Неожиданный порыв свежести ворвался в комнату, огладив Смирну холодом и запахом дождя. Кто-то влил ему в рот микстуру, а в тело три целительских дозы силы, и Татович медленно открыл глаза, стоило лекарской ладони оставить его натерпевшийся лоб.
Профессор Олюшко, встретив его осознанный взгляд, вскочила, отдавая кому-то команды.
— Чётче. Держите поток чётче. Очистите эту структуру, она не даст вам… Кто-то выжег яд частично. Вместе с собственной защитной системой. Она почти жива, просто без сознания.
Смирне не понравилось это "почти". Он попробовал подняться, встав на четвереньки, проклиная собственную беспомощность и недостойный старосты (и не только) позор. Руки тряслись, и тело мгновенно покрылось испариной.
— Татович, вам следует полежать, — Олюшко быстро отвернулась от кровати, и Смирна увидел совершенно белую Эльзу, лежащую с пугающе приоткрытым ртом.
Он поморщился, чувствуя, как побежали мурашки почему-то в районе живота, перевёл взгляд дальше и увидел серьёзные, тёмные глаза Шапежки. Он даже не понял, как оказался на ногах. И как смог внятно и ровно произнести:
— В порядке. Что с Эльзой?
Шапежка отвернулась, продолжая удерживать целительский поток, и Смирна увидел только, как она чуть заметно закусила губу.

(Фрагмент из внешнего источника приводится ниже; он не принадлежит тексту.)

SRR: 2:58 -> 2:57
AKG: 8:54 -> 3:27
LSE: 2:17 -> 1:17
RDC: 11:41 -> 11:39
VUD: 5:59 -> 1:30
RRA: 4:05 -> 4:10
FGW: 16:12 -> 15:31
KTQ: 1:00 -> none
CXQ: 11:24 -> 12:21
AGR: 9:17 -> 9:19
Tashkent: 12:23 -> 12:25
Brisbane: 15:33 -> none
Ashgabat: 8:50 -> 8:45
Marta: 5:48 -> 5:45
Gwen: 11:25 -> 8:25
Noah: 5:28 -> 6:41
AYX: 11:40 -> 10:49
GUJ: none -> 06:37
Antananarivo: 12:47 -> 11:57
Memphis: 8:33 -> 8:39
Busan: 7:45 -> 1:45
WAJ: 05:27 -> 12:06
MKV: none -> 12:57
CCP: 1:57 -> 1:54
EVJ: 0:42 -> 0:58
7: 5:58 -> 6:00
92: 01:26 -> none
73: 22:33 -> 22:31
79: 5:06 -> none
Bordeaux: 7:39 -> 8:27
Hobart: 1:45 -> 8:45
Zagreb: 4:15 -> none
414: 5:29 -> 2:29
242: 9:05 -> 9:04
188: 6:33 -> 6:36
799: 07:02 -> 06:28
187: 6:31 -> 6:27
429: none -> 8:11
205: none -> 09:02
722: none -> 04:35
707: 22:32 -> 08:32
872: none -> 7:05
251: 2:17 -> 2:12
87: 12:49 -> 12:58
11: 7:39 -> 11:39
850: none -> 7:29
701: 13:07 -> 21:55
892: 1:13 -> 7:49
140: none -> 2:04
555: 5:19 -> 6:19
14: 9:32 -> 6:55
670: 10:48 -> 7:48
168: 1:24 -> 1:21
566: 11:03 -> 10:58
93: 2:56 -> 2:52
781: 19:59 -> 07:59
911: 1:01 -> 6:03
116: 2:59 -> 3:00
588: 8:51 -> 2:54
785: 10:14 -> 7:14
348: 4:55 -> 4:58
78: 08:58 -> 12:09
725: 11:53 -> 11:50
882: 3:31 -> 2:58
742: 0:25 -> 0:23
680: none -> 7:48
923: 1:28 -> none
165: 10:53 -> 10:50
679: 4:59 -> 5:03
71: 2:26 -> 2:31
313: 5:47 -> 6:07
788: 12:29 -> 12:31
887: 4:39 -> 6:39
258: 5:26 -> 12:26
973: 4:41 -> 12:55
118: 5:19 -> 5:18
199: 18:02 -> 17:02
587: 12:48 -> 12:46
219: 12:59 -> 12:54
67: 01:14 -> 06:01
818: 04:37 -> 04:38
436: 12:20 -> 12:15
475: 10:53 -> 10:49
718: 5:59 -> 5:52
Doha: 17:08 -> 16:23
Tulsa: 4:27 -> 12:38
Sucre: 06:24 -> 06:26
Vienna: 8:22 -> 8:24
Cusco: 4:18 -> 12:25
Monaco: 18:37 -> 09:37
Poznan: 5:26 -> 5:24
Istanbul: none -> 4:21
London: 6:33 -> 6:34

— Спит, — отмахнулась Олюшко. — Меня больше беспокоите вы. Слишком быстро поднялись. Если бы Шапек вас не нашла, мы бы к вам не успели. Ваша комната последняя на этаже, остальные уже проверили.
Смирна почти ничего не понял из объяснений профессора, и, подумав, что ему надо прилечь, решил, что разберётся с этим позже.
А сразу следом увидел над собой в разгоняемой свечой темноте бледное, усталое лицо Шапежки. Она как-то вся посерела и съёжилась, сделавшись ещё меньше, чем казалась ему всегда. Волосы были собраны в низкий узел, отчего она выглядела старше и много серьёзней. И к такому её виду Смирна оказался категорически не готов. Всё это отозвалось в нём самом горячим комком, подпрыгнувшим где-то в горле, и он настороженно спросил:
— Ты как?
Подумал, что спросил, и что настороженно. На деле вышло какое-то невнятное бульканье, то ли шипение.
Глаза Шапежки вспыхнули радостью, и Смирне иррационально захотелось, чтобы она его поцеловала.
Но Петра вместо этого вскочила и вылетела за дверь.
— Магистр Моравицкий! Татович очнулся! — услышал Смирна её звонкий, переливчатый голосок, и с досадой поморщился. Сешень вкатит ему сейчас всё, что только сможет, а что не сможет, потом доберёт.
Появившийся в дверях куратор боевиков был сдержанно грозен, чем лишь подтвердил наихудшие опасения парня.
— Молчи, — оборвал властным жестом пространное бульканье Смирны. — Я сам всё расскажу. Вас отравили. Сознательно. Кто — выясняем. На данный момент на территории академии заглушены все порталы, и проверяется весь провиант.